子どもと取り組む片付けのコツ【第2回】「基本の3ステップ」と効果的な声かけ
前回に続き、ライフオーガナイザーの鈴木尚子さんに、親子で取り組む片付けのポイントについて伺います。今回は、子どもと取り組む片付けの実践編と、片付けを続けるための、子どもへの声のかけ方などについて取り上げます。
基本は「選ぶ→しまう→続ける」の3ステップ
前回紹介した片付けやすい環境づくりのポイントを頭において、お子さんと片付けに取り組んでみましょう。物の選び方やしまい方に「正解」はありませんが、基本の3ステップは必ず踏むようにしてください。たとえば、物の全体量を把握する前に「この棚があれば、子ども部屋が片付きそう!」と便利そうな収納グッズを買ってしまったりすると、片付けはうまくいきません。
片付けの基本 3ステップ |
(1)選ぶ |
「続ける」ための声のかけ方
3つのステップの中で、一番難しいのが3つめの「続ける」。そこで大切になってくるのが、子どもへの声のかけ方です。何かに夢中になっている時に「片付けなさい!」とうるさく言っていたら、子どもは片付けが嫌いになってしまうかもしれません。遊びが一段落した瞬間など、タイミングをとらえて声をかけてください。
うちでは、こんな言葉が効果的でした。
(1)「ママとどっちが早いかな?」「何分でお片付けできるかな?」
(2)「いつ片付けようか? ○分になったらやる?」
(3)「終わったらおやつorゲームタイムね!」
(4)「おもちゃがおうちに帰りたいって泣いているよ」
(1)のように、ゲーム感覚でスピードを競うと燃える子もいますし、(4)は感受性の豊かな子に効果的です。(2)は「自分で決める」ところがポイント。(3)のようなごほうび作戦も効果があります。片付けは大人でも面倒なもの。保護者が楽しく片付けるための、きっかけづくりをしてあげられるとよいですね。

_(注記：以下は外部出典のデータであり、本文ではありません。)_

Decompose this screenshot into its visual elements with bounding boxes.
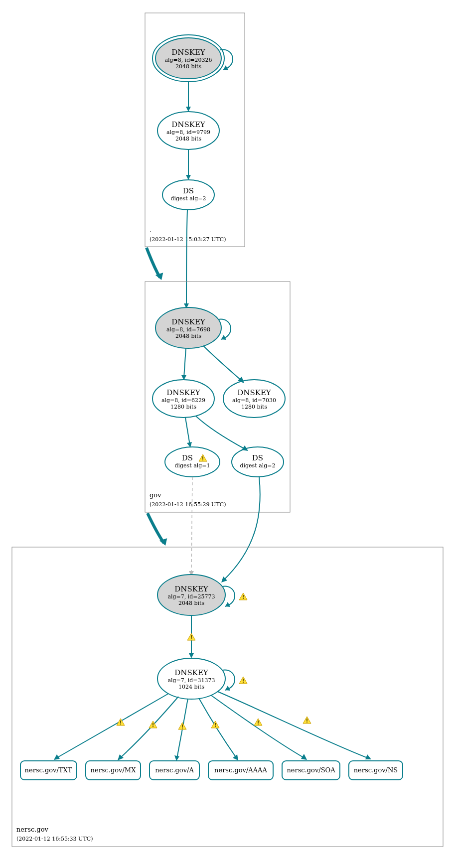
zone-gov: gov (2022-01-12 16:55:29 UTC) DNSKEY alg… — [145, 282, 290, 512]
svg-text:alg=8, id=9799: alg=8, id=9799 — [166, 129, 210, 136]
svg-text:nersc.gov/NS: nersc.gov/NS — [354, 766, 398, 774]
rr-txt[interactable]: nersc.gov/TXT — [20, 761, 77, 780]
svg-text:DNSKEY: DNSKEY — [174, 668, 209, 677]
warning-icon: ! — [239, 593, 247, 600]
edge-deleg-root-gov — [147, 248, 160, 278]
node-gov-ksk[interactable]: DNSKEY alg=8, id=7698 2048 bits — [155, 307, 221, 348]
svg-text:DNSKEY: DNSKEY — [171, 48, 206, 57]
svg-text:DNSKEY: DNSKEY — [171, 120, 206, 129]
node-nersc-ksk[interactable]: DNSKEY alg=7, id=25773 2048 bits — [157, 575, 225, 615]
warning-icon: ! — [239, 677, 247, 684]
edge-gov-zsk1-ds2 — [196, 416, 246, 449]
svg-text:digest alg=2: digest alg=2 — [170, 195, 206, 202]
svg-text:!: ! — [152, 722, 154, 728]
rr-mx[interactable]: nersc.gov/MX — [86, 761, 141, 780]
node-nersc-zsk[interactable]: DNSKEY alg=7, id=31373 1024 bits — [157, 658, 225, 699]
svg-text:!: ! — [242, 594, 244, 600]
svg-text:!: ! — [305, 718, 308, 724]
svg-text:!: ! — [190, 634, 192, 641]
svg-text:nersc.gov/AAAA: nersc.gov/AAAA — [214, 766, 267, 774]
warning-icon: ! — [178, 723, 186, 730]
edge-gov-zsk1-ds1 — [185, 418, 190, 445]
svg-text:!: ! — [201, 455, 204, 462]
node-root-zsk[interactable]: DNSKEY alg=8, id=9799 2048 bits — [157, 112, 219, 149]
edge-root-ds-gov-ksk — [186, 210, 187, 306]
edge-gov-ds2-nersc-ksk — [223, 477, 260, 580]
node-gov-ds1[interactable]: DS digest alg=1 — [165, 447, 220, 477]
svg-text:DNSKEY: DNSKEY — [237, 388, 272, 397]
svg-text:alg=7, id=31373: alg=7, id=31373 — [167, 677, 215, 684]
rr-aaaa[interactable]: nersc.gov/AAAA — [208, 761, 273, 780]
edge-gov-ksk-zsk1 — [184, 348, 186, 378]
svg-marker-86 — [233, 754, 238, 760]
zone-gov-name: gov — [150, 491, 161, 499]
svg-text:nersc.gov/MX: nersc.gov/MX — [91, 766, 137, 774]
node-gov-ds2[interactable]: DS digest alg=2 — [232, 447, 284, 477]
svg-marker-83 — [174, 755, 179, 761]
node-root-ds[interactable]: DS digest alg=2 — [162, 180, 214, 210]
edge-deleg-gov-nersc — [148, 513, 164, 543]
svg-text:2048 bits: 2048 bits — [178, 600, 204, 606]
svg-text:DS: DS — [252, 453, 263, 462]
node-gov-zsk1[interactable]: DNSKEY alg=8, id=6229 1280 bits — [152, 380, 214, 418]
svg-text:DNSKEY: DNSKEY — [171, 317, 206, 326]
svg-text:DS: DS — [183, 186, 194, 195]
warning-icon: ! — [303, 717, 311, 724]
zone-nersc-name: nersc.gov — [16, 826, 49, 833]
edge-gov-ksk-zsk2 — [203, 346, 242, 381]
edge-gov-ds1-nersc-ksk — [191, 477, 192, 574]
zone-root: . (2022-01-12 15:03:27 UTC) DNSKEY alg=8… — [145, 13, 245, 247]
svg-text:digest alg=2: digest alg=2 — [240, 462, 275, 469]
svg-text:1024 bits: 1024 bits — [178, 684, 204, 690]
dnssec-graph: . (2022-01-12 15:03:27 UTC) DNSKEY alg=8… — [0, 0, 455, 868]
rr-a[interactable]: nersc.gov/A — [150, 761, 199, 780]
svg-text:1280 bits: 1280 bits — [241, 404, 267, 410]
svg-text:nersc.gov/SOA: nersc.gov/SOA — [287, 766, 335, 774]
svg-text:nersc.gov/A: nersc.gov/A — [155, 766, 194, 774]
svg-text:DS: DS — [182, 453, 193, 462]
svg-text:!: ! — [214, 722, 216, 728]
svg-text:nersc.gov/TXT: nersc.gov/TXT — [25, 766, 72, 774]
svg-marker-62 — [189, 653, 194, 658]
rr-ns[interactable]: nersc.gov/NS — [349, 761, 403, 780]
svg-text:DNSKEY: DNSKEY — [174, 584, 209, 593]
svg-text:alg=8, id=6229: alg=8, id=6229 — [161, 397, 205, 404]
svg-marker-15 — [186, 175, 191, 180]
svg-text:!: ! — [119, 720, 122, 726]
svg-text:alg=7, id=25773: alg=7, id=25773 — [167, 593, 215, 600]
zone-gov-ts: (2022-01-12 16:55:29 UTC) — [150, 501, 226, 508]
warning-icon: ! — [254, 719, 262, 726]
node-gov-zsk2[interactable]: DNSKEY alg=8, id=7030 1280 bits — [223, 380, 285, 418]
svg-rect-47 — [12, 547, 443, 847]
svg-text:alg=8, id=7698: alg=8, id=7698 — [166, 326, 210, 333]
zone-nersc: nersc.gov (2022-01-12 16:55:33 UTC) DNSK… — [12, 547, 443, 847]
zone-nersc-ts: (2022-01-12 16:55:33 UTC) — [16, 836, 93, 842]
svg-text:digest alg=1: digest alg=1 — [174, 462, 210, 469]
svg-text:DNSKEY: DNSKEY — [166, 388, 201, 397]
svg-text:!: ! — [242, 678, 244, 684]
svg-text:!: ! — [181, 723, 183, 730]
node-root-ksk[interactable]: DNSKEY alg=8, id=20326 2048 bits — [152, 35, 224, 82]
zone-root-name: . — [150, 226, 152, 234]
svg-text:1280 bits: 1280 bits — [170, 404, 196, 410]
zone-root-ts: (2022-01-12 15:03:27 UTC) — [150, 236, 226, 243]
svg-text:!: ! — [257, 720, 259, 726]
svg-text:2048 bits: 2048 bits — [175, 63, 201, 70]
warning-icon: ! — [187, 633, 195, 641]
svg-text:2048 bits: 2048 bits — [175, 136, 201, 142]
rr-soa[interactable]: nersc.gov/SOA — [282, 761, 340, 780]
svg-text:2048 bits: 2048 bits — [175, 333, 201, 339]
svg-marker-14 — [186, 107, 191, 112]
svg-text:alg=8, id=7030: alg=8, id=7030 — [232, 397, 276, 404]
svg-text:alg=8, id=20326: alg=8, id=20326 — [164, 57, 212, 63]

また、それ以上に大事なのは、片付けたあとのすっきりした気持ちを子どもと共有することかもしれません。「あーすっきりした」「きれいになったね」「えらいね!」「ママもうれしいな」など、お子さんが片付けられた時に感じたことを、ぜひそのまま言葉にして伝えてあげてください。「子どもを動かす」というより、子どもの「気持ちを動かす」ことができればよいなといつも思っています。
物の「棚卸し」は保護者が手伝って
子どもは、好きな物や今必要なものを選ぶのは得意ですし、戻しやすい位置が決まっていればきちんと片付けることができます。しかし、物の量と収納スペースのバランスを考えて収納家具を買う、すぐ使わないものの管理方法を考えるといった環境づくりは、大人にしかできません。保護者は、片付けやすい環境整備に徹してください。部屋が散らかってきたら、子どもの様子を観察して「最近、これが出しっぱなしになっているけど戻しにくい?」というふうに声をかけてあげましょう。散らかるのは子どもがだらしないせいではなく、何らかの理由があります。

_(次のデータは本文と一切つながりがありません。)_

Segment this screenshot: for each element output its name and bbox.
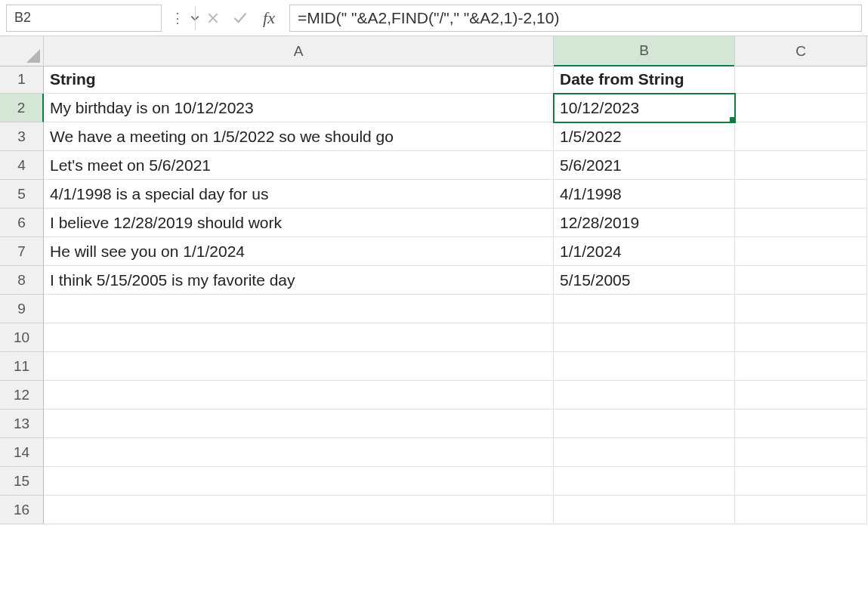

また、成長が著しい時期は、服のサイズもどんどん変わりますし、興味も移っていきます。保護者がよかれと思って買った知育のおもちゃなどにすぐ飽きてしまうのも、成長の表れかもしれません。子どもが着られなくなった服や使わなくなったおもちゃは、早めに子どものスペースから外してあげましょう。子どもはいらないと思っているものについて「もったいない」とか「下の子のために取っておこう」と考えるのは大人の都合ですから、大人が管理すべきです。

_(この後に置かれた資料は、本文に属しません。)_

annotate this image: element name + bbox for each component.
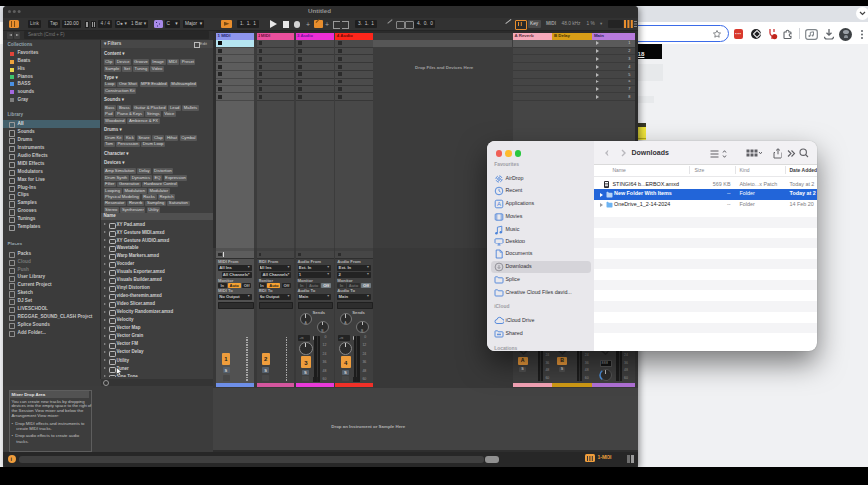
svg-text:A: A bbox=[496, 201, 500, 207]
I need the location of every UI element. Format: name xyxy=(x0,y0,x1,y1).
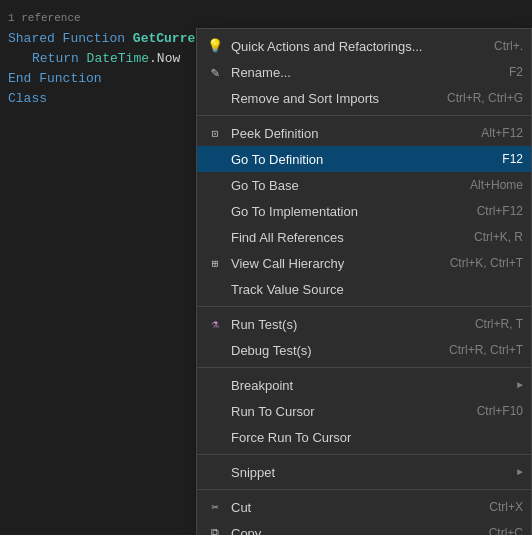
menu-shortcut-cut: Ctrl+X xyxy=(489,500,523,514)
menu-label-breakpoint: Breakpoint xyxy=(231,378,509,393)
rename-icon: ✎ xyxy=(205,62,225,82)
menu-item-go-to-definition[interactable]: Go To Definition F12 xyxy=(197,146,531,172)
separator-3 xyxy=(197,367,531,368)
menu-item-force-run-to-cursor[interactable]: Force Run To Cursor xyxy=(197,424,531,450)
menu-shortcut-copy: Ctrl+C xyxy=(489,526,523,535)
reference-hint: 1 reference xyxy=(8,12,81,24)
menu-item-go-to-base[interactable]: Go To Base Alt+Home xyxy=(197,172,531,198)
menu-item-cut[interactable]: ✂ Cut Ctrl+X xyxy=(197,494,531,520)
menu-shortcut-go-to-implementation: Ctrl+F12 xyxy=(477,204,523,218)
menu-shortcut-peek-definition: Alt+F12 xyxy=(481,126,523,140)
menu-label-run-tests: Run Test(s) xyxy=(231,317,459,332)
menu-label-snippet: Snippet xyxy=(231,465,509,480)
separator-4 xyxy=(197,454,531,455)
separator-1 xyxy=(197,115,531,116)
flask-icon: ⚗ xyxy=(205,314,225,334)
menu-item-run-to-cursor[interactable]: Run To Cursor Ctrl+F10 xyxy=(197,398,531,424)
separator-5 xyxy=(197,489,531,490)
menu-label-go-to-implementation: Go To Implementation xyxy=(231,204,461,219)
menu-item-view-call-hierarchy[interactable]: ⊞ View Call Hierarchy Ctrl+K, Ctrl+T xyxy=(197,250,531,276)
menu-shortcut-run-tests: Ctrl+R, T xyxy=(475,317,523,331)
menu-item-rename[interactable]: ✎ Rename... F2 xyxy=(197,59,531,85)
menu-label-find-all-references: Find All References xyxy=(231,230,458,245)
breakpoint-arrow: ► xyxy=(517,380,523,391)
menu-item-snippet[interactable]: Snippet ► xyxy=(197,459,531,485)
context-menu: 💡 Quick Actions and Refactorings... Ctrl… xyxy=(196,28,532,535)
menu-label-rename: Rename... xyxy=(231,65,493,80)
menu-item-go-to-implementation[interactable]: Go To Implementation Ctrl+F12 xyxy=(197,198,531,224)
menu-shortcut-debug-tests: Ctrl+R, Ctrl+T xyxy=(449,343,523,357)
menu-shortcut-find-all-references: Ctrl+K, R xyxy=(474,230,523,244)
snippet-arrow: ► xyxy=(517,467,523,478)
menu-label-track-value-source: Track Value Source xyxy=(231,282,523,297)
menu-shortcut-view-call-hierarchy: Ctrl+K, Ctrl+T xyxy=(450,256,523,270)
menu-label-view-call-hierarchy: View Call Hierarchy xyxy=(231,256,434,271)
menu-label-copy: Copy xyxy=(231,526,473,536)
menu-item-copy[interactable]: ⧉ Copy Ctrl+C xyxy=(197,520,531,535)
menu-item-peek-definition[interactable]: ⊡ Peek Definition Alt+F12 xyxy=(197,120,531,146)
menu-label-cut: Cut xyxy=(231,500,473,515)
menu-item-remove-sort-imports[interactable]: Remove and Sort Imports Ctrl+R, Ctrl+G xyxy=(197,85,531,111)
cut-icon: ✂ xyxy=(205,497,225,517)
menu-item-track-value-source[interactable]: Track Value Source xyxy=(197,276,531,302)
menu-shortcut-run-to-cursor: Ctrl+F10 xyxy=(477,404,523,418)
menu-item-find-all-references[interactable]: Find All References Ctrl+K, R xyxy=(197,224,531,250)
menu-item-run-tests[interactable]: ⚗ Run Test(s) Ctrl+R, T xyxy=(197,311,531,337)
menu-shortcut-quick-actions: Ctrl+. xyxy=(494,39,523,53)
menu-shortcut-go-to-base: Alt+Home xyxy=(470,178,523,192)
menu-label-quick-actions: Quick Actions and Refactorings... xyxy=(231,39,478,54)
menu-shortcut-remove-sort-imports: Ctrl+R, Ctrl+G xyxy=(447,91,523,105)
menu-label-run-to-cursor: Run To Cursor xyxy=(231,404,461,419)
menu-label-debug-tests: Debug Test(s) xyxy=(231,343,433,358)
menu-shortcut-go-to-definition: F12 xyxy=(502,152,523,166)
menu-label-force-run-to-cursor: Force Run To Cursor xyxy=(231,430,523,445)
lightbulb-icon: 💡 xyxy=(205,36,225,56)
separator-2 xyxy=(197,306,531,307)
peek-icon: ⊡ xyxy=(205,123,225,143)
menu-item-quick-actions[interactable]: 💡 Quick Actions and Refactorings... Ctrl… xyxy=(197,33,531,59)
hierarchy-icon: ⊞ xyxy=(205,253,225,273)
menu-label-go-to-base: Go To Base xyxy=(231,178,454,193)
menu-item-breakpoint[interactable]: Breakpoint ► xyxy=(197,372,531,398)
menu-label-remove-sort-imports: Remove and Sort Imports xyxy=(231,91,431,106)
menu-label-go-to-definition: Go To Definition xyxy=(231,152,486,167)
menu-label-peek-definition: Peek Definition xyxy=(231,126,465,141)
copy-icon: ⧉ xyxy=(205,523,225,535)
menu-item-debug-tests[interactable]: Debug Test(s) Ctrl+R, Ctrl+T xyxy=(197,337,531,363)
menu-shortcut-rename: F2 xyxy=(509,65,523,79)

子どもが好きな物・必要な物、スポーツにたとえれば「一軍」選手が、すぐ使える状態で子どものスペースにスタンバイしている状態がベストです。保護者のかたは、いわばコーチ役として、ベンチの環境を整えてあげてください。また、まだ使えるものを処分しなければならなくなった時は、また不必要なものを買ってしまわないよう、原因を考えて次に生かすことも大切です。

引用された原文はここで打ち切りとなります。